Closed lokeshbio closed 4 months ago
Perhaps it will be useful to have this line that I use to do md5sum over multiple processes on LSENS:
module load parallel/20220722
raw=$1
parallel -j8 "md5sum {} >> ${raw}/md5.txt" ::: $(find ${raw}/Data -type f -print)
#forgot that I also need to do this
sed -i s'/\/projects\/.*\/upload\/\w\+/./g' ${raw}/md5.txt
We should probably include what kind of delivery each project requires in the sample_sheet! At the moment, the example samplesheet look like this:
[Yggdrasil_Projects],,,
Project_ID,bcl,fastq,fastq_screen,fastq_screen_ref
2022_000,0,1,0,NA
If we keep adding more pipelines, it is not sustainable to keep adding columns! i would rather have these end deliveries set as Keys like BCL, FASTQ, FASTQ_SCREEN, RNASEQ, METHYLSEQ and so on.. that they are just in one column! then we can have these as binary parameters in Yggdrasil!
#In samplesheet
[Yggdrasil_Projects],,,
Project_ID,Delivery
2022_000,FASTQ
2022_001,RNASEQ
# Then in Yggdrasil nextflow script: we can set these parameters as
params.rnaseq = TRUE #specifically for 2022_001
BCL delivery process needs to be discussed
Hi @chaetognatha , Here is the example of the samplesheet above for a run that could potentially contain different deliveries in the same run. In this above example it is one project with RNASEQ and the other with FASTQ. If we have a test run and a test samplesheet like this, then I can test to run Yggdrasil all the way from raw-data to getting the rnaseq output!

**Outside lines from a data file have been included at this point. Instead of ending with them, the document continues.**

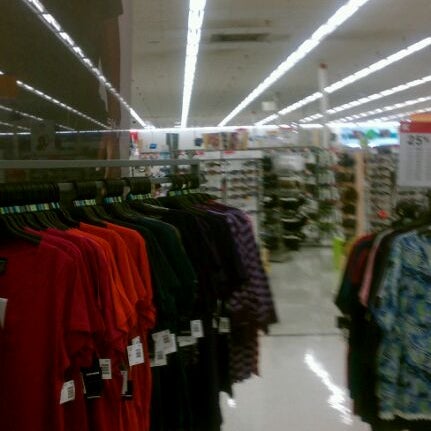 Locate an element on the screen. The width and height of the screenshot is (431, 431). floor is located at coordinates 282,363. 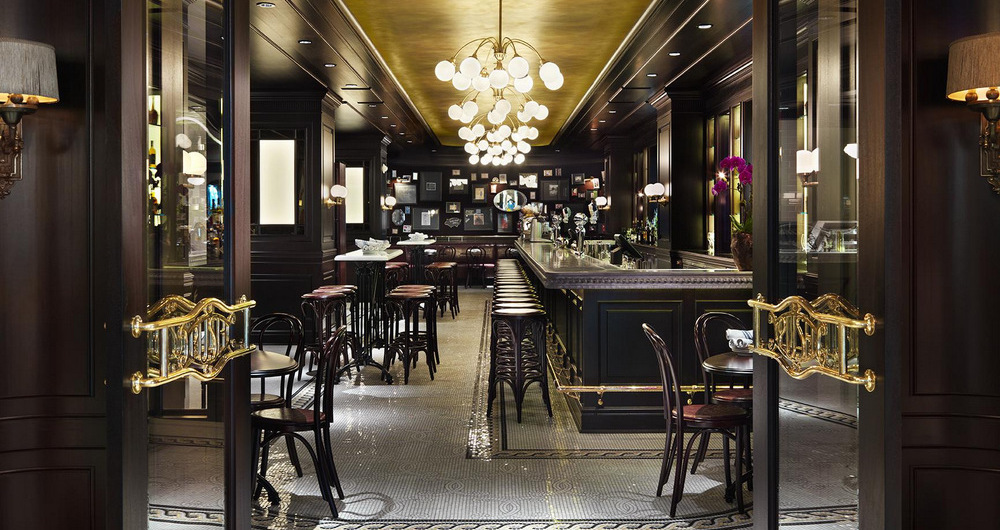 This screenshot has width=1000, height=530. In order to click on chairs in this screenshot , I will do `click(704, 412)`, `click(733, 393)`, `click(287, 418)`, `click(294, 341)`, `click(471, 259)`, `click(443, 254)`. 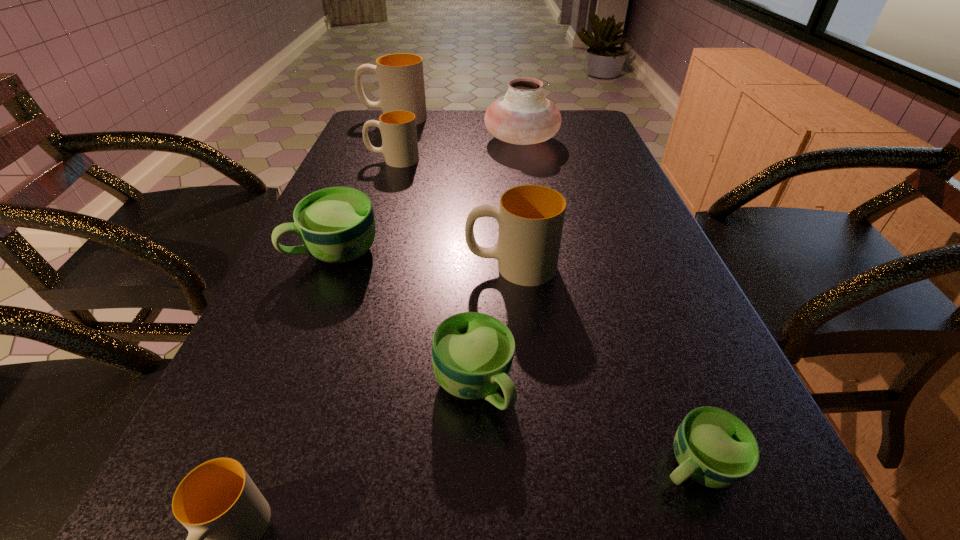 Locate an element on the screen. This screenshot has height=540, width=960. cup present at the far edge is located at coordinates (401, 79).

This screenshot has height=540, width=960. I want to click on pottery present at the far edge, so click(523, 116).

You are a GUI agent. You are given a task and a screenshot of the screen. Output one action in this format:
    pyautogui.click(x=<x>, y=<y>)
    Task: Click on the pottery that is at the right edge
    Image resolution: width=960 pixels, height=540 pixels.
    Given the screenshot: What is the action you would take?
    pyautogui.click(x=523, y=116)

I want to click on cup present at the right edge, so click(715, 448).

At what (x,y) coordinates should I click in order to perform the action: click on object at the far left corner. Please return your answer as a coordinate pair (x, y). Looking at the image, I should click on (401, 79).

Locate an element on the screen. object that is at the far right corner is located at coordinates (523, 116).

In the image, there is a desktop. Identify the location of blank space at the far edge. The width and height of the screenshot is (960, 540). (454, 114).

I want to click on free space at the left edge of the desktop, so [x=314, y=366].

The image size is (960, 540). In order to click on free location at the right edge in this screenshot , I will do `click(577, 144)`.

I want to click on vacant position at the far left corner of the desktop, so click(372, 110). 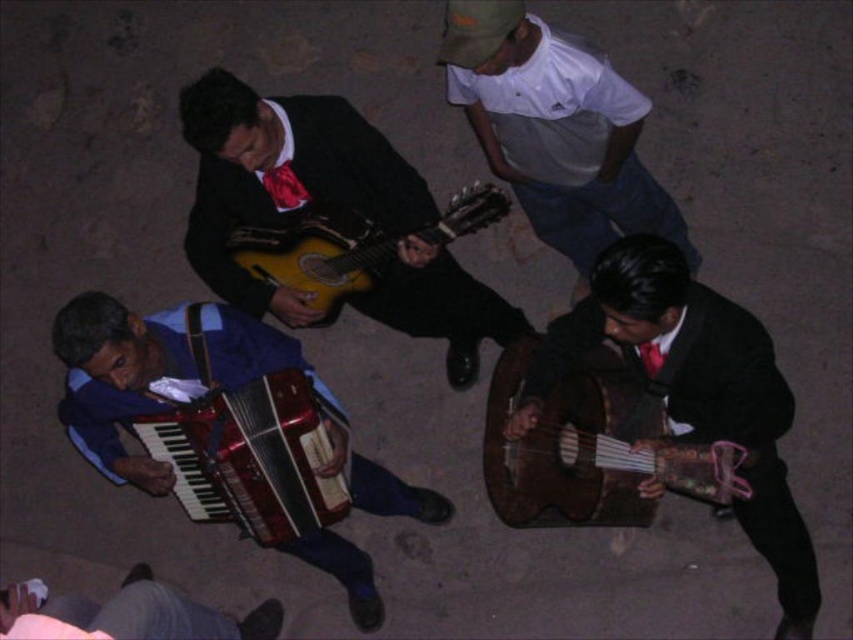 You are a photographer trying to capture the shiny brown guitar at right and the white cotton shirt at upper center in a single frame. Since the guitar is taller than the shirt, which object might require you to adjust your camera angle to include its full height?

The shiny brown guitar at right has a greater height compared to the white cotton shirt at upper center, so you would need to adjust your camera angle to include the full height of the shiny brown guitar at right.

You are a photographer setting up for a night shoot at the outdoor music performance. You need to ensure that both the wooden acoustic guitar at lower right and the matte red tie at upper center are visible in your frame. Given their sizes, which object should you focus on first to ensure proper framing?

The wooden acoustic guitar at lower right should be focused on first because it has a larger size compared to the matte red tie at upper center, making it more prominent in the frame. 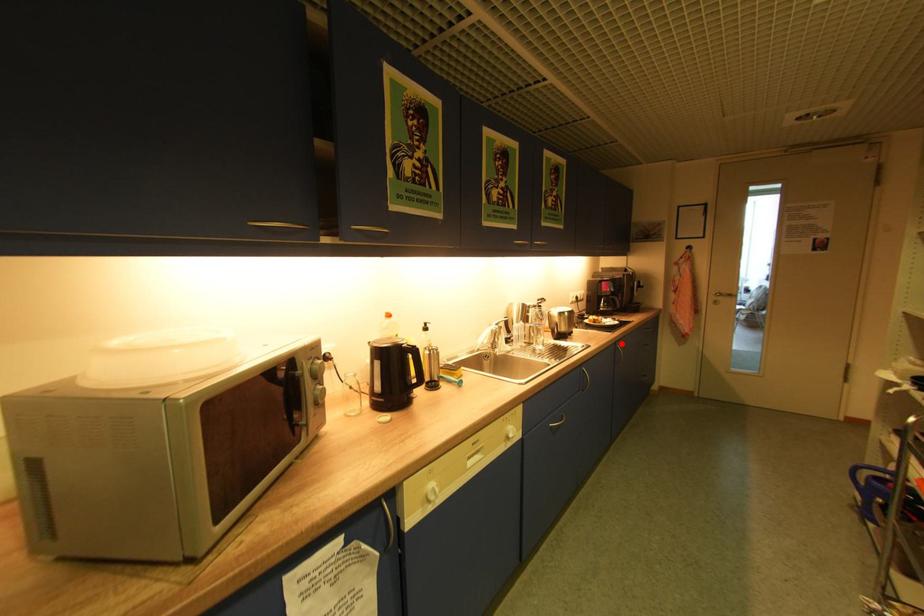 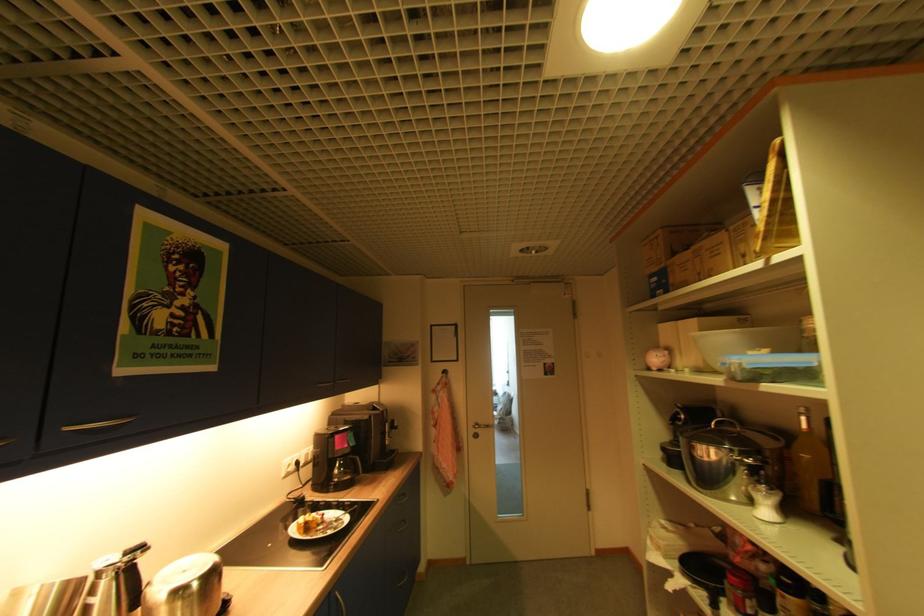 Question: A red point is marked in image1. In image2, is the corresponding 3D point closer to the camera or farther? Reply with the corresponding letter.

Choices:
 (A) The corresponding 3D point is closer.
 (B) The corresponding 3D point is farther.

Answer: (A) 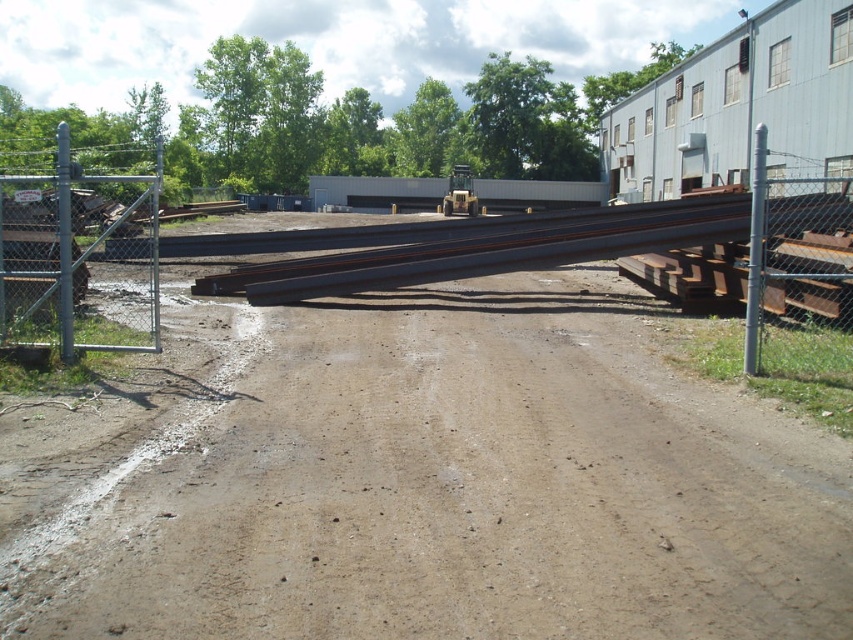 You are a delivery driver who needs to park your truck near the gray metallic pole at right without blocking the rusty metal train track at center. Based on their positions, can you park the truck safely?

The rusty metal train track at center is located below the gray metallic pole at right, meaning the pole is above the track. Since the truck can be parked near the pole without obstructing the track below, you can park safely. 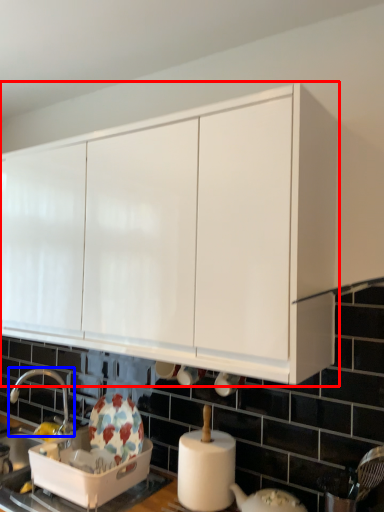 Question: Which of the following is the closest to the observer, cabinetry (highlighted by a red box) or tap (highlighted by a blue box)?

Choices:
 (A) cabinetry
 (B) tap

Answer: (A) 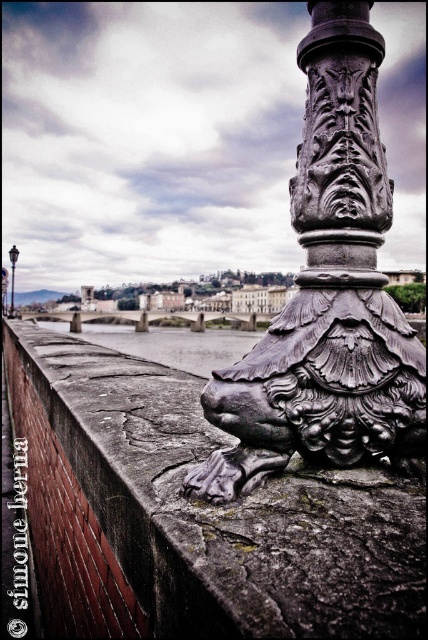 Question: Which object is the farthest from the polished metal column at center?

Choices:
 (A) polished metal lion at center
 (B) rusty stone ledge at center

Answer: (B)

Question: Which object is farther from the camera taking this photo?

Choices:
 (A) rusty stone ledge at center
 (B) polished metal column at center
 (C) polished metal lamp post at upper center

Answer: (C)

Question: Does rusty stone ledge at center appear on the left side of polished metal lamp post at upper center?

Choices:
 (A) no
 (B) yes

Answer: (A)

Question: Considering the relative positions of polished metal lion at center and polished metal column at center in the image provided, where is polished metal lion at center located with respect to polished metal column at center?

Choices:
 (A) left
 (B) right

Answer: (A)

Question: Which object is farther from the camera taking this photo?

Choices:
 (A) polished metal lion at center
 (B) polished metal column at center
 (C) rusty stone ledge at center

Answer: (B)

Question: Can you confirm if polished metal lion at center is positioned below polished metal column at center?

Choices:
 (A) yes
 (B) no

Answer: (A) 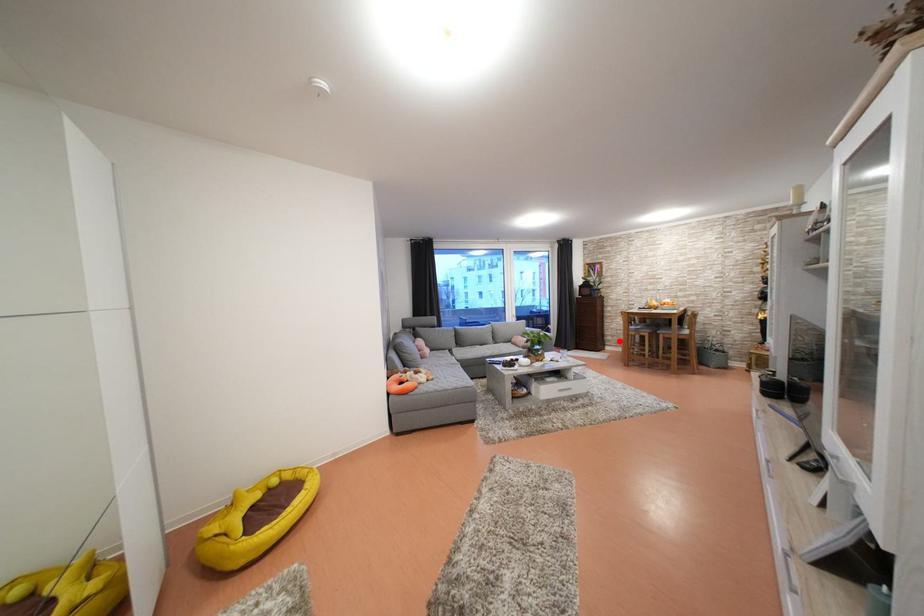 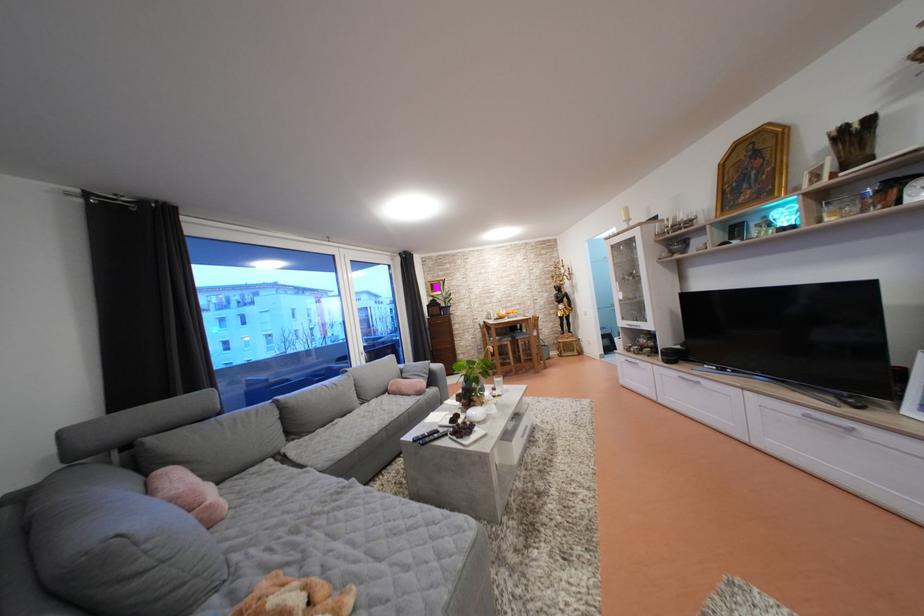 The point at the highlighted location is marked in the first image. Where is the corresponding point in the second image?

(470, 359) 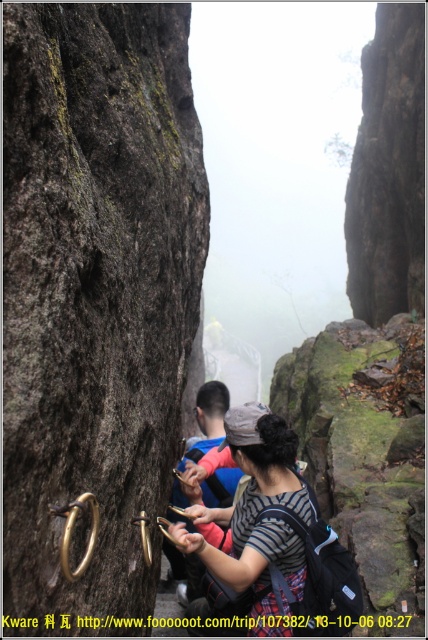 Question: Is gold metallic rings at lower left to the right of blue fabric jacket at center from the viewer's perspective?

Choices:
 (A) yes
 (B) no

Answer: (B)

Question: Does gold metallic rings at lower left appear over striped fabric shirt at center?

Choices:
 (A) yes
 (B) no

Answer: (A)

Question: Which of the following is the farthest from the observer?

Choices:
 (A) [x=279, y=429]
 (B) [x=85, y=365]
 (C) [x=222, y=397]

Answer: (C)

Question: Which point is closer to the camera?

Choices:
 (A) (202, 550)
 (B) (210, 497)
 (C) (148, 509)

Answer: (A)

Question: Does gold metallic rings at lower left have a smaller size compared to blue fabric jacket at center?

Choices:
 (A) yes
 (B) no

Answer: (A)

Question: Which object appears farthest from the camera in this image?

Choices:
 (A) gold metallic rings at lower left
 (B) blue fabric jacket at center

Answer: (A) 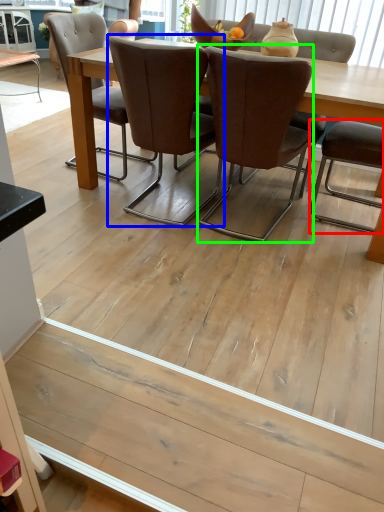 Question: Considering the real-world distances, which object is farthest from chair (highlighted by a red box)? chair (highlighted by a blue box) or chair (highlighted by a green box)?

Choices:
 (A) chair
 (B) chair

Answer: (A) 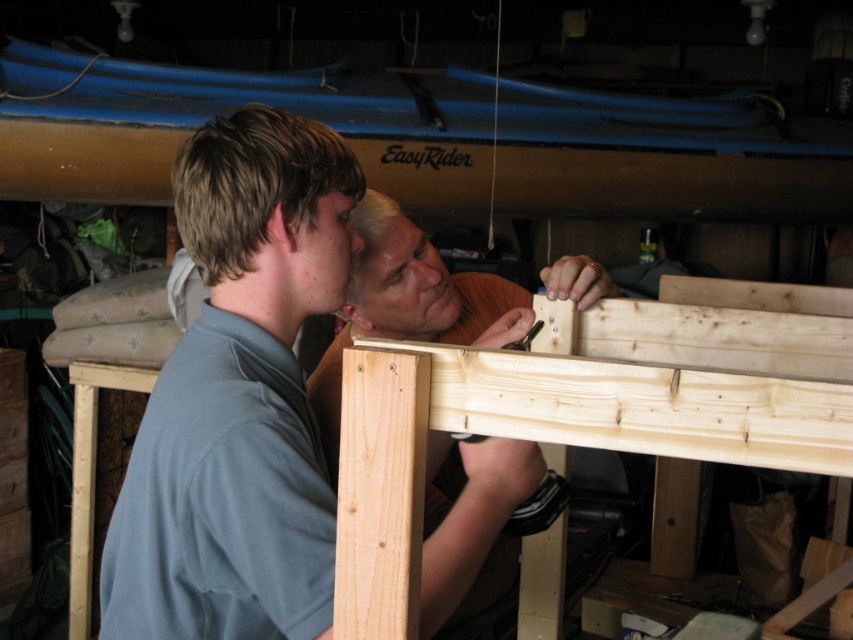 Question: Which point appears closest to the camera in this image?

Choices:
 (A) (292, 115)
 (B) (440, 528)

Answer: (B)

Question: Where is light blue shirt at center located in relation to natural wood plank at center in the image?

Choices:
 (A) above
 (B) below

Answer: (A)

Question: Which of the following is the closest to the observer?

Choices:
 (A) (500, 497)
 (B) (486, 477)

Answer: (B)

Question: Is light blue shirt at center thinner than natural wood plank at center?

Choices:
 (A) yes
 (B) no

Answer: (B)

Question: Can you confirm if light blue shirt at center is wider than natural wood plank at center?

Choices:
 (A) yes
 (B) no

Answer: (A) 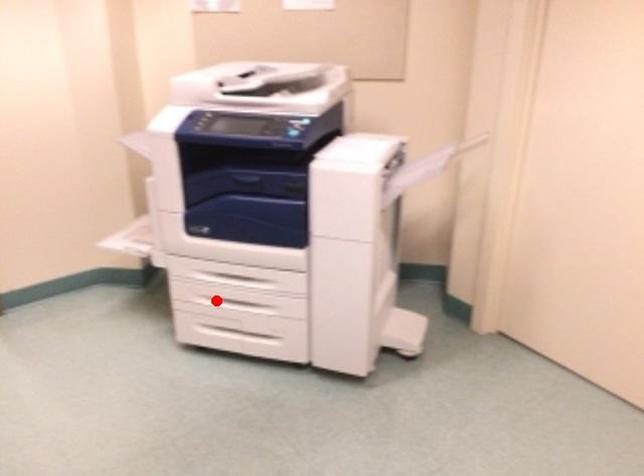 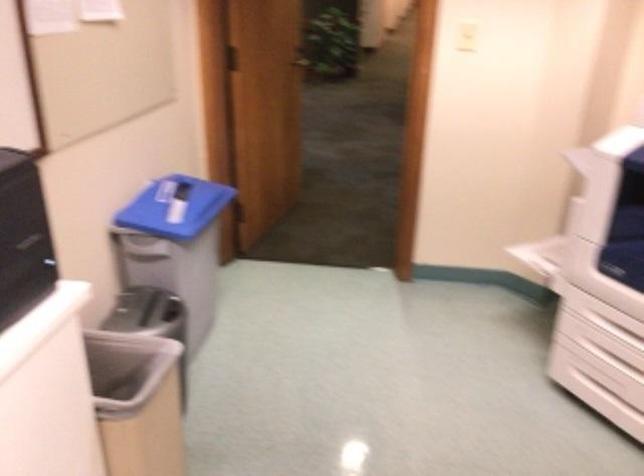 Question: A red point is marked in image1. In image2, is the corresponding 3D point closer to the camera or farther? Reply with the corresponding letter.

Choices:
 (A) The corresponding 3D point is closer.
 (B) The corresponding 3D point is farther.

Answer: (A) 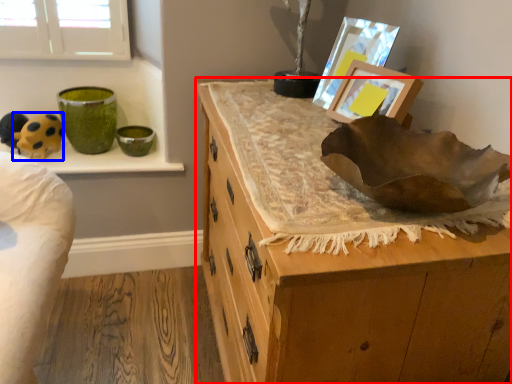 Question: Which object is closer to the camera taking this photo, chest of drawers (highlighted by a red box) or animal (highlighted by a blue box)?

Choices:
 (A) chest of drawers
 (B) animal

Answer: (A) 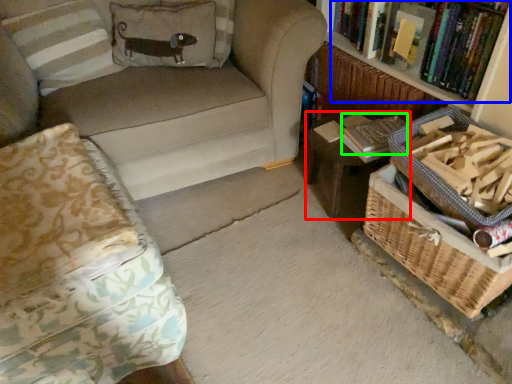 Question: Which object is the closest to the table (highlighted by a red box)? Choose among these: book (highlighted by a blue box) or paperback book (highlighted by a green box).

Choices:
 (A) book
 (B) paperback book

Answer: (B) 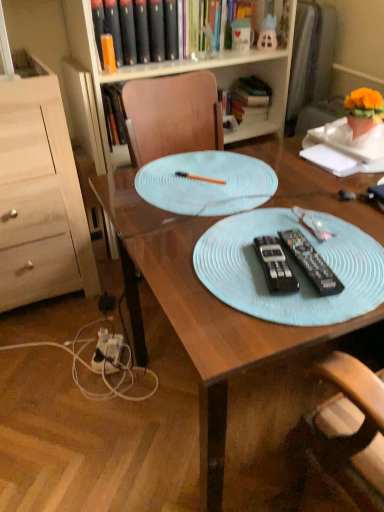 This screenshot has height=512, width=384. What are the coordinates of `vacant space situated above light blue fabric placemat at center (from a real-world perspective)` in the screenshot? It's located at (287, 251). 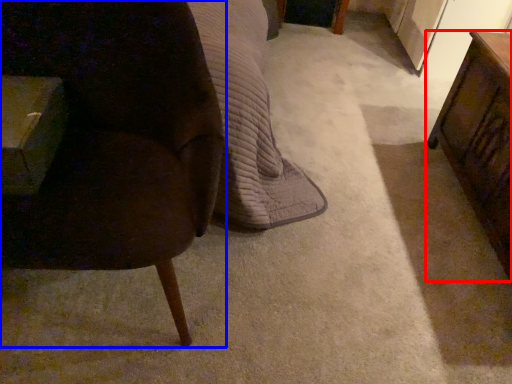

The samplesheet for rawdata deliveries will be called the same as every other, but it will only contain project ID on one line, no commas or anything else, so a file with one line that is the project ID! (there should also be flags to specify both project ID and rawdata delivery, in which case we shouldnt need a samplesheet at all!)